Yellow Jackets are the spawn of the devil. Flying azzholes.
originally posted by: Edumakated
originally posted by: rickymouse
I have seen a huge wasp or bees nest like that before. I do not know what kind of insect made it, I just backed off when I saw the big swarm and did not go back in that area anymore.
Many wasps are not a problem if you leave their nest alone. Some are even real docile. but there are a few radical groups and kinds of wasps and hornets that get all fired up when they see anyone.
It looks like some sort of deformed hornet nest to me.
However, it could be a plain ole yellow jacket nest. They will pretty build a nest in anything although in ground is the most common. There are several videos of them with nests in walls. My guess is that it may have started out in a soffit/gutter and as the colony grew, it expanded outside into the shape in the picture.
originally posted by: Lucidparadox
I am generally fearless. I laugh in the face of any and all danger...
I cry and scream and shriek bloody murder in the face of wasps as I run away in terror
originally posted by: Nyiah
I hate to make everyones skin crawl even more, but I followed the source link in the article linked in the OP, and it went back to the original NYT article....the actual photo of this monster is even more horrifying than the pic in the OP.
www.nytimes.com...
I agree with my hubs, "Oh hell no. Nope! Nuke the f#er from orbit, we're building a new smokehouse, burn it to the ground!"
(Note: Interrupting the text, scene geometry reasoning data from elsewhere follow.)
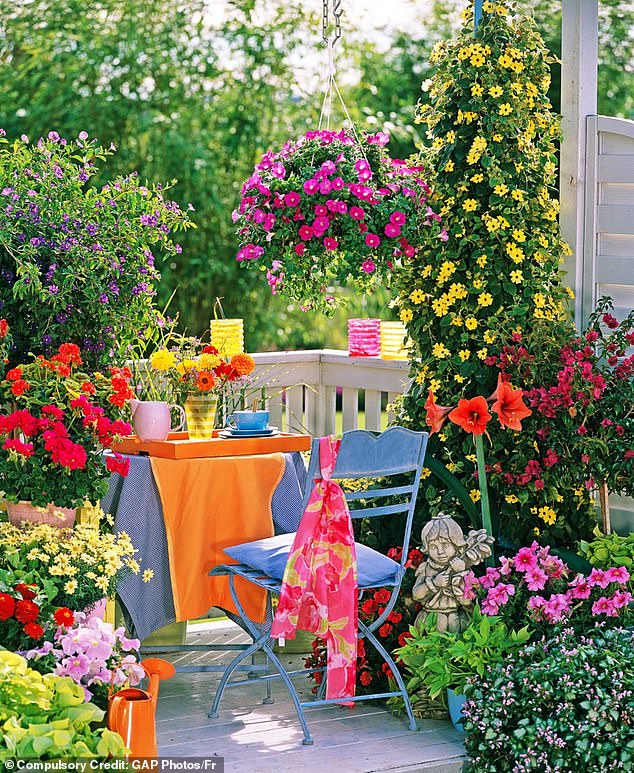 Find the location of `mug`. mug is located at coordinates (253, 419). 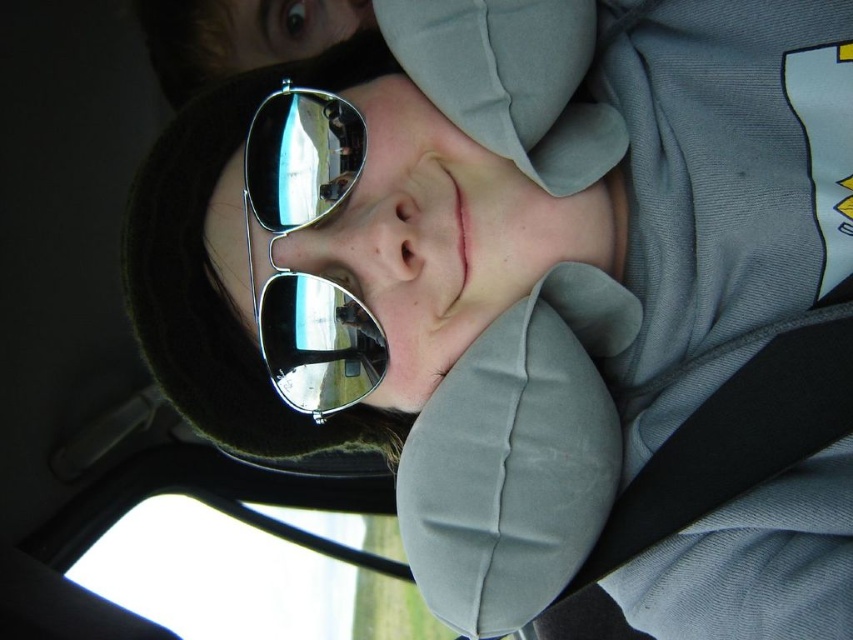 Question: Does transparent glass car window at lower left have a lesser width compared to metallic reflective sunglasses at center?

Choices:
 (A) no
 (B) yes

Answer: (A)

Question: Can you confirm if transparent glass car window at lower left is positioned above metallic reflective sunglasses at center?

Choices:
 (A) no
 (B) yes

Answer: (A)

Question: From the image, what is the correct spatial relationship of transparent glass car window at lower left in relation to metallic reflective sunglasses at center?

Choices:
 (A) right
 (B) left

Answer: (B)

Question: Which point is closer to the camera taking this photo?

Choices:
 (A) (271, 102)
 (B) (164, 552)

Answer: (A)

Question: Which point appears farthest from the camera in this image?

Choices:
 (A) (341, 566)
 (B) (276, 136)

Answer: (A) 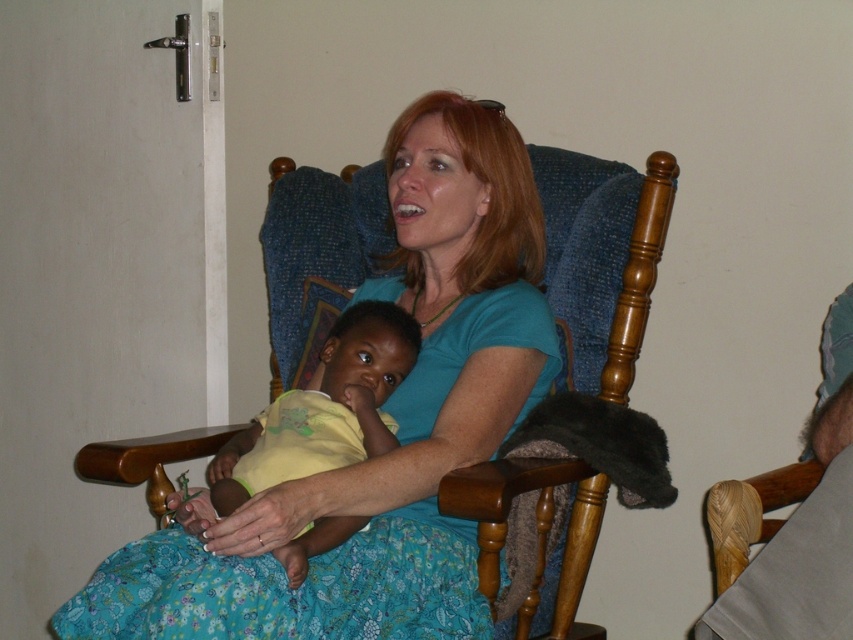 You are a photographer trying to capture a closeup of the yellow matte baby at center without the blue cotton shirt at center blocking the view. Is there a way to adjust your position or angle to achieve this?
originally posted by: pteridine
a reply to: eManym
Gasoline is ok for underground nests or nests in trees, but gasoline for nests in buildings is not a good plan. Big underground yellowjacket nests will succumb to dry ice. Powder the dry ice in a rag using a mallet. At night, cover the nest with plastic and seal/weight the edges after putting a container of the dry ice and a funnel inside. Pour into the nest. Can also just put the dry ice under the tarp but it will take a little longer. CO2 is roughly 1.5 times as dense as air and will displace it and fill the nest with CO2. Sleepy time [permanent] for yellow jackets.
originally posted by: CharlesT
The middle picture is a dirt dauber where I come from. Yes, the last picture is a yellow jacket. We have red wasp, and guinea wasps that are yellow with black bands on the abdomen that build nests under eves of houses but that looks like a hornet's nest to me.